Electric fields and equipotentials

[dasblack]

Homework Statement

The figure below shows a test charge q between the two positive charges. Find the force (in Newtons) on the test charge for q = -4 µC.
a)Give a positive answer if the force is to the right and a negative answer if the force is to the left.

b.)For the previous question, find the electric field (in Newtons/coulomb) at the position of test charge. Again, supply a positive value if the electric field points to the right and a negative value if it points to the left.

Homework Equations

F=ke|q1|q2|/r^2
E=F/qo

The Attempt at a Solution

a)F21=ke(2x10-6)(4x10-6)/(3x10-2)^2 = 80 to the left
F23=ke(4x10-6)(3x10-6)/(2x10-2)^2 = 269.7 to the right
F2 = 190

b)E=190/-4x10-6 = -4.75e7

Homework Statement

How much work (in joules) is done in moving a charge of 2.5μC a distance of 22 cm along an equipotential at 9~V?

Homework Equations

W=-change in PE, where PE = q(change in volts)

The Attempt at a Solution

W=-2.5e-6(9)= -2.25e-5 J

 

[dasblack]

Hmm I'm not sure about the negative for qo

 

[thomate1]

I would like to provide some additional information and clarification about electric fields and equipotentials.

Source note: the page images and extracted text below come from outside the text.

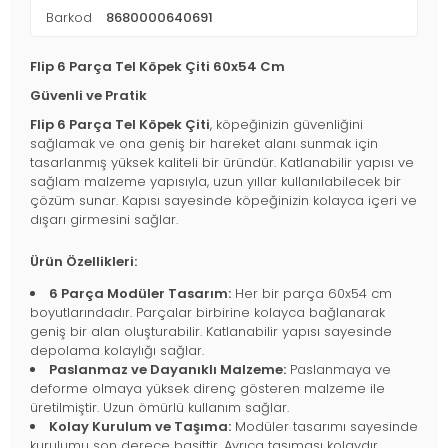
Barkod
8680000640691
Flip 6 Parça Tel Köpek Çiti 60x54 Cm
Güvenli ve Pratik
Flip 6 Parça Tel Köpek Çiti
, köpeğinizin güvenliğini
sağlamak ve ona geniş bir hareket alanı sunmak için
tasarlanmış yüksek kaliteli bir üründür. Katlanabilir yapısı ve
sağlam malzeme yapısıyla, uzun yıllar kullanılabilecek bir
çözüm sunar. Kapısı sayesinde köpeğinizin kolayca içeri ve
dışarı girmesini sağlar.
Ürün Özellikleri:
6 Parça Modüler Tasarım:
Her bir parça 60x54 cm
boyutlarındadır. Parçalar birbirine kolayca bağlanarak
geniş bir alan oluşturabilir. Katlanabilir yapısı sayesinde
depolama kolaylığı sağlar.
Paslanmaz ve Dayanıklı Malzeme:
Paslanmaya ve
deforme olmaya yüksek direnç gösteren malzeme ile
üretilmiştir. Uzun ömürlü kullanım sağlar.
Kolay Kurulum ve Taşıma:
Modüler tasarımı sayesinde
kurulumu son derece basittir. Ayrıca taşıması kolaydır.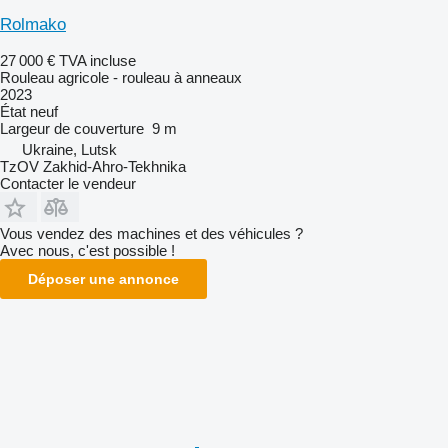
Rolmako
27 000 €
TVA incluse
Rouleau agricole - rouleau à anneaux
2023
État
neuf
Largeur de couverture
9 m
Ukraine, Lutsk
TzOV Zakhid-Ahro-Tekhnika
Contacter le vendeur
Vous vendez des machines et des véhicules ?
Avec nous, c'est possible !
Déposer une annonce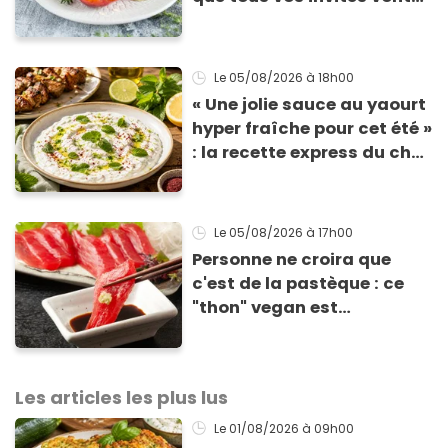
vous réclamer
Le 05/08/2026
à 18h00
« Une jolie sauce au yaourt
hyper fraîche pour cet été »
: la recette express du chef
Éric Frechon pour
accompagner vos
grillades
Le 05/08/2026
à 17h00
Personne ne croira que
c'est de la pastèque : ce
"thon" vegan est
totalement bluffant
Les articles les plus lus
Le 01/08/2026
à 09h00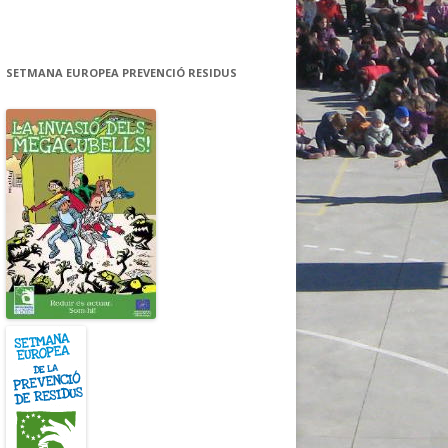
SETMANA EUROPEA PREVENCIÓ RESIDUS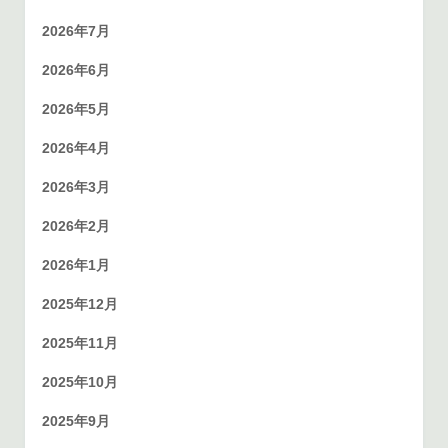
2026年7月
2026年6月
2026年5月
2026年4月
2026年3月
2026年2月
2026年1月
2025年12月
2025年11月
2025年10月
2025年9月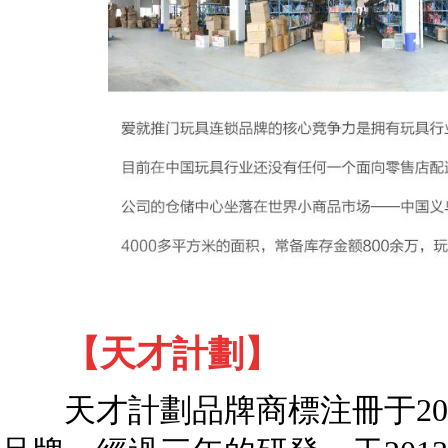
【天才計劃】
天才計劃品牌商標注冊于201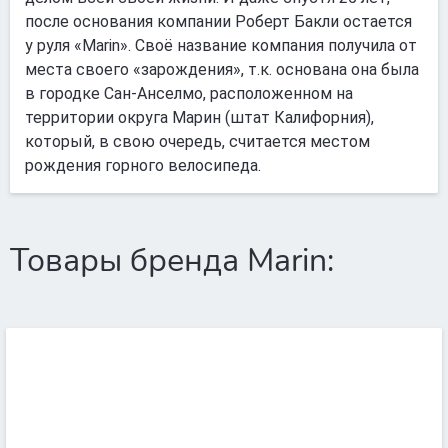
после основания компании Роберт Бакли остается
у руля «Marin». Своё название компания получила от
места своего «зарождения», т.к. основана она была
в городке Сан-Анселмо, расположенном на
территории округа Марин (штат Калифорния),
который, в свою очередь, считается местом
рождения горного велосипеда.
Товары бренда Marin: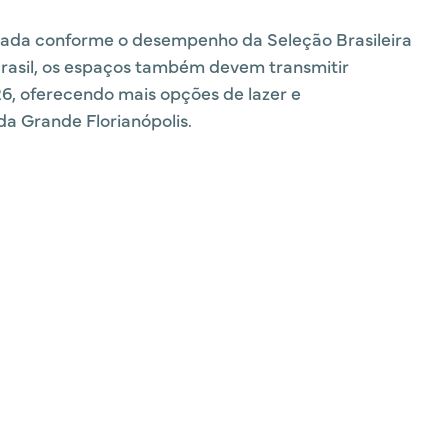
iada conforme o desempenho da Seleção Brasileira
Brasil, os espaços também devem transmitir
, oferecendo mais opções de lazer e
da Grande Florianópolis.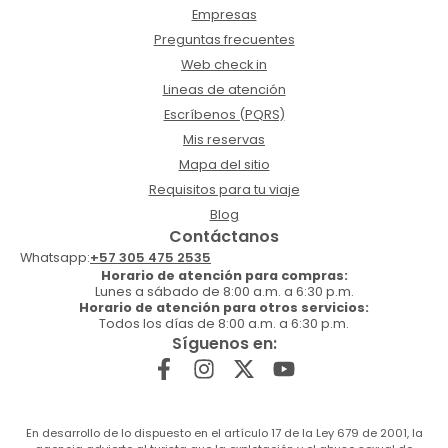
Empresas
Preguntas frecuentes
Web check in
Lineas de atención
Escríbenos (PQRS)
Mis reservas
Mapa del sitio
Requisitos para tu viaje
Blog
Contáctanos
Whatsapp:
+57 305 475 2535
Horario de atención para compras:
Lunes a sábado de 8:00 a.m. a 6:30 p.m.
Horario de atención para otros servicios:
Todos los días de 8:00 a.m. a 6:30 p.m.
Síguenos en:
En desarrollo de lo dispuesto en el artículo 17 de la Ley 679 de 2001, la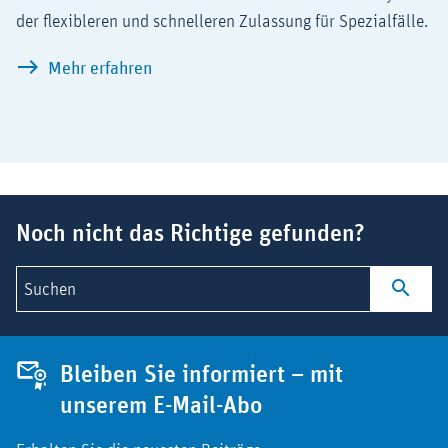
der flexibleren und schnelleren Zulassung für Spezialfälle.
Wie funktionieren „Adaptive Pathways
Mehr erfahren
Suchbegriff
Noch nicht das Richtige gefunden?
Suchen
Bleiben Sie informiert – mit
unserem E-Mail-Abo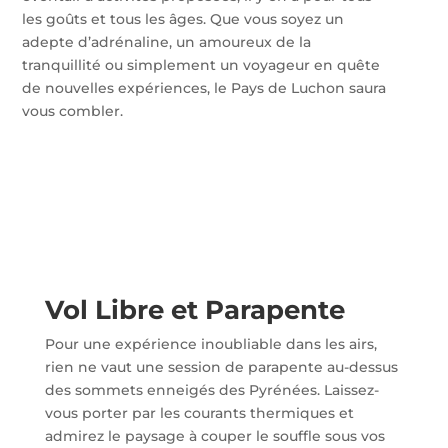
les goûts et tous les âges. Que vous soyez un
adepte d’adrénaline, un amoureux de la
tranquillité ou simplement un voyageur en quête
de nouvelles expériences, le Pays de Luchon saura
vous combler.
Vol Libre et Parapente
Pour une expérience inoubliable dans les airs,
rien ne vaut une session de parapente au-dessus
des sommets enneigés des Pyrénées. Laissez-
vous porter par les courants thermiques et
admirez le paysage à couper le souffle sous vos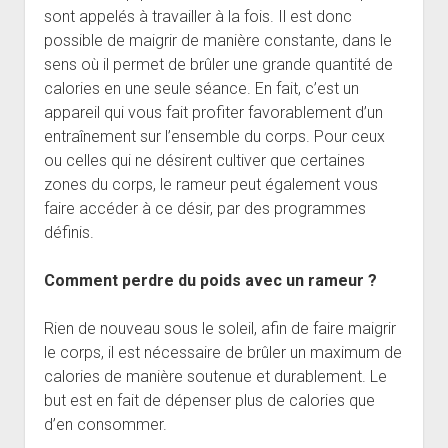
sont appelés à travailler à la fois. Il est donc
possible de maigrir de manière constante, dans le
sens où il permet de brûler une grande quantité de
calories en une seule séance. En fait, c’est un
appareil qui vous fait profiter favorablement d’un
entraînement sur l’ensemble du corps. Pour ceux
ou celles qui ne désirent cultiver que certaines
zones du corps, le rameur peut également vous
faire accéder à ce désir, par des programmes
définis.
Comment perdre du poids avec un rameur ?
Rien de nouveau sous le soleil, afin de faire maigrir
le corps, il est nécessaire de brûler un maximum de
calories de manière soutenue et durablement. Le
but est en fait de dépenser plus de calories que
d’en consommer.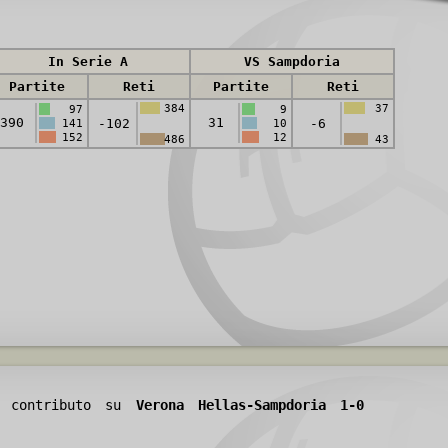
In Serie A
VS Sampdoria
Partite
Reti
Partite
Reti
384
37
97
9
390
31
-102
-6
141
10
152
12
486
43
uo contributo su
Verona Hellas-Sampdoria 1-0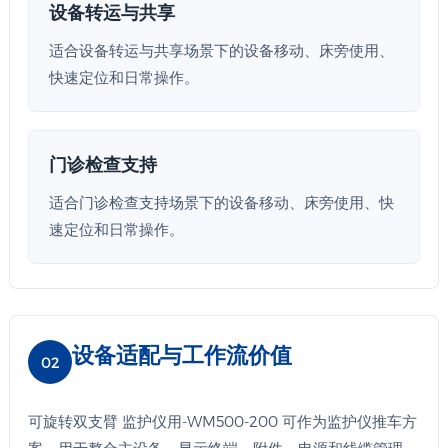
设备转运与共享
适合设备转运与共享场景下的设备移动、床旁使用、
快速定位和日常操作。
门诊检查支持
适合门诊检查支持场景下的设备移动、床旁使用、快
速定位和日常操作。
设备适配与工作流价值
02
可旋转双支臂 监护仪用-WM500-200 可作为监护仪推车方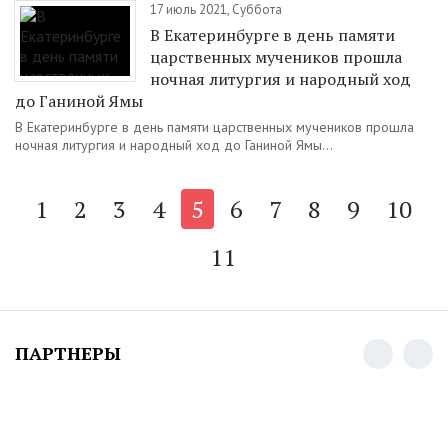
17 июль 2021, Суббота
В Екатеринбурге в день памяти
царственных мучеников прошла
ночная литургия и народный ход
до Ганиной Ямы
В Екатеринбурге в день памяти царственных мучеников прошла
ночная литургия и народный ход до Ганиной Ямы...
1
2
3
4
5
6
7
8
9
10
11
ПАРТНЕРЫ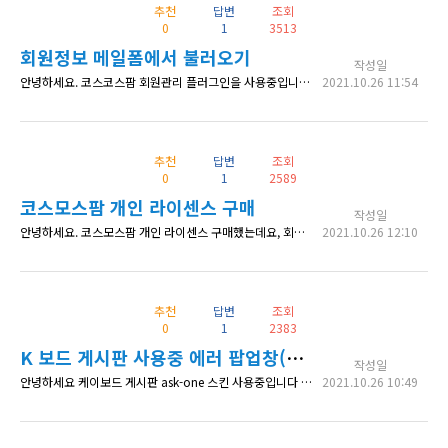
추천
답변
조회
0
1
3513
회원정보 메일폼에서 불러오기
작성일
안녕하세요. 코스코스팜 회원관리 플러그인을 사용중입니다. 회원가입때 받은 정보 (ex. 연락처)를 입력폼 기본값으로 불러오는 방법이 있을까요? 예를들어 컨텍트폼게시판으로 구현한다고 하면, 입력필드에 '연락처'를 추가하면 회원정보에 입력된 '연락처' 값을 가져오는 방법이 궁금합니다.
2021.10.26 11:54
추천
답변
조회
0
1
2589
코스모스팜 개인 라이센스 구매
작성일
안녕하세요. 코스모스팜 개인 라이센스 구매했는데요, 회원관리 플러그인을 다운받을려고 하는데 다운로드 링크가 보이지 않습니다. 어디서 받는걸까요?
2021.10.26 12:10
추천
답변
조회
0
1
2383
K 보드 게시판 사용중 에러 팝업창(잘못된 URL) 문의
작성일
안녕하세요 케이보드 게시판 ask-one 스킨 사용중입니다 글쓰기를 하면 "잘못된 URL 주소입니다." 라는 에러 팝업 창이뜨는데요 글저장은 됩니다. 목록에서 해당글은 보이는데 저장하기 누를때 저 팝업창이 나와요 혹시 관련해서 답변을 주실수 있을까요? 감사합니다.
2021.10.26 10:49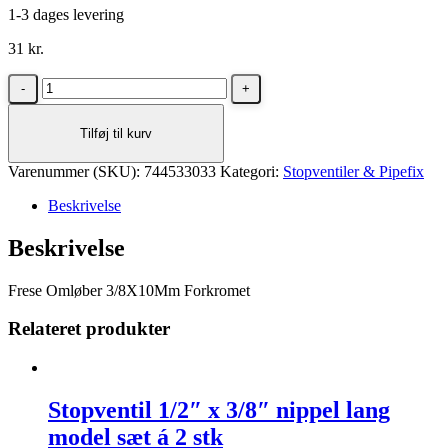
1-3 dages levering
31
kr.
Frese
Omløber
3/8x10mm
Tilføj til kurv
Forkromet
antal
Varenummer (SKU):
744533033
Kategori:
Stopventiler & Pipefix
Beskrivelse
Beskrivelse
Frese Omløber 3/8X10Mm Forkromet
Relateret produkter
Stopventil 1/2″ x 3/8″ nippel lang
model sæt á 2 stk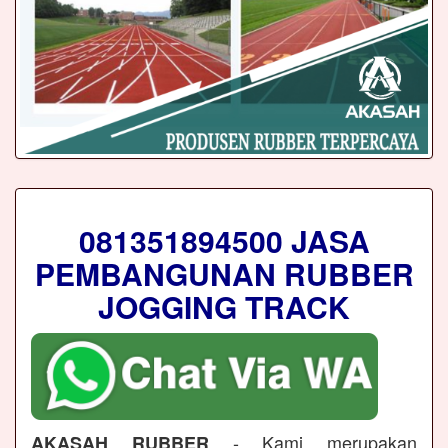
081351894500 JASA
PEMBANGUNAN RUBBER
JOGGING TRACK
- Kami merupakan
AKASAH RUBBER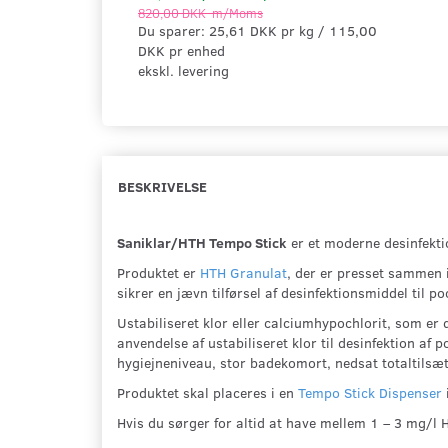
820,00 DKK
m/Moms
Du sparer:
25,61 DKK
pr
kg
115,00
DKK pr
enhed
ekskl. levering
BESKRIVELSE
Saniklar/HTH Tempo Stick
er et moderne desinfektio
Produktet er
HTH Granulat
, der er presset sammen 
sikrer en jævn tilførsel af desinfektionsmiddel til po
Ustabiliseret klor eller calciumhypochlorit, som er 
anvendelse af ustabiliseret klor til desinfektion af
hygiejneniveau, stor badekomort, nedsat totaltilsæt
Produktet skal placeres i en
Tempo Stick Dispenser
Hvis du sørger for altid at have mellem 1 – 3 mg/l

Electric fields are created by electric charges and can be described as the force per unit charge at a given point in space. They are represented by vector arrows that indicate the direction of the force on a positive test charge at that point. The strength of the electric field is determined by the magnitude of the charges and the distance between them.

Equipotentials, on the other hand, are imaginary lines that connect points in space that have the same electric potential. Electric potential is a scalar quantity that represents the amount of work needed to move a unit charge from one point to another. Equipotentials are perpendicular to electric field lines and indicate that no work is done in moving a charge along them.

In the first problem, the force on the test charge can be calculated using Coulomb's law, which states that the force between two charged particles is directly proportional to the magnitude of the charges and inversely proportional to the square of the distance between them. The electric field at the position of the test charge can then be found by dividing the force by the test charge.

In the second problem, the work done in moving a charge along an equipotential can be found by multiplying the charge by the change in electric potential. This is because electric potential is defined as the amount of work needed to move a unit charge between two points.

I hope this additional information helps to clarify the concepts of electric fields and equipotentials.